Addressing whether the distribution of certain materials at one or more meetings renders such materials printed publications under 35 USC § 102(b), the US Court of Appeals for the Federal Circuit vacated a Patent Trial and Appeal Board (PTAB) decision that certain video and slides distributed to specific groups of people at meetings were not admissible as prior art because they were not “sufficiently accessible to the public.” Medtronic, Inc. v. Mark A. Barry, Case No. 2017-1169 (Fed. Cir., June 11, 2018) (Chen, J).
Medtronic manufactures surgical systems and tools used in spinal surgeries. Dr. Mark Barry owns patents directed to methods for ameliorating aberrant spinal column deviation conditions. Dr. Barry sued Medtronic for patent infringement, alleging that Medtronic’s products infringed several of his patents relating to spinal tools and systems. In response, Medtronic petitioned for inter partes review (IPR) proceedings, claiming that Dr. Barry’s patents were obvious in view of the following:
- A prior art US patent
- A chapter in a book entitled Masters Techniques in Orthopaedic Surgery: The Spine (2d ed.)
- A video entitled “Thoracic Pedicle Screws for Idiopathic Scoliosis” and slides entitled “Free Hand Thoracic Screw Placement and Clinical Use in Scoliosis and Kyphosis Surgery” that had been distributed at a meeting of the Spinal Deformity Study Group (SDSG) in Arizona
The PTAB instituted IPR proceedings and found that the challenged claims would not have been obvious over the prior art US patent and book chapter, and that the video and slides did not qualify as prior art publications against Dr. Barry’s patents because they were not “sufficiently accessible to the public.” Medtronic appealed.
On appeal, the parties mainly disputed whether the video and slides constituted prior art printed publications within the meaning of 35 USC § 102(b). Medtronic argued that the PTAB erred in assuming that that since the video and slides were distributed only to members of the SDSG, they were not “sufficiently accessible.” Dr. Barry countered that since the video and slides were only available to a limited group of experts, they were not “publicly accessible.”

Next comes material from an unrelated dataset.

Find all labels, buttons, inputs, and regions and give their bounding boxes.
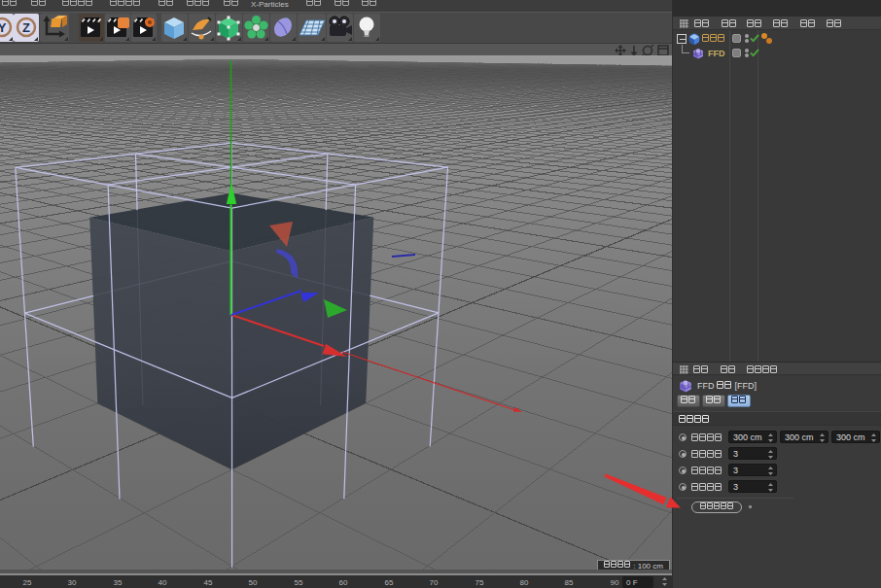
svg-text:Y: Y [0, 20, 7, 35]
svg-text:Z: Z [22, 20, 30, 35]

The Federal Circuit vacated the PTAB’s decision, finding that whether a distribution renders the materials printed publications under 35 USC § 102(b) depends upon “the size and nature of the meetings and whether they are open to people interested in the subject matter of the material disclosed,” and “whether there is an expectation of confidentiality between the distributor and the recipients of the materials.” In vacating the PTAB’s finding that the videos and slides were not “sufficiently accessible to the public,” the Federal Circuit noted that the PTAB failed to fully consider all of the relevant factors, particularly with respect to the potentially critical difference between events where the materials were distributed, including the SDSG meeting in Arizona and programs in Colorado Springs and St. Louis, which were not limited to members of the SDSG. In particular, the PTAB failed to address whether the disclosures of materials at the programs in Colorado Springs and St. Louis would remain confidential.
Remanding the case for further proceedings, the Federal Circuit held that
Distributing materials to a group of experts, does not, without further basis, render those materials publicly accessible or inaccessible, simply by virtue of the relative expertise of the recipients. The nature of those meetings, as well as any restrictions on public disclosures, expectations of confidentiality, or, alternatively, expectations of sharing the information gained, can bear important weight in the overall inquiry.
Practice Note: When distributing information relating to a concept for which one hopes to eventually seek patent protection, the utmost care must be exercised to restrict who receives the information, and expectations of confidentiality must be made clear from the outset.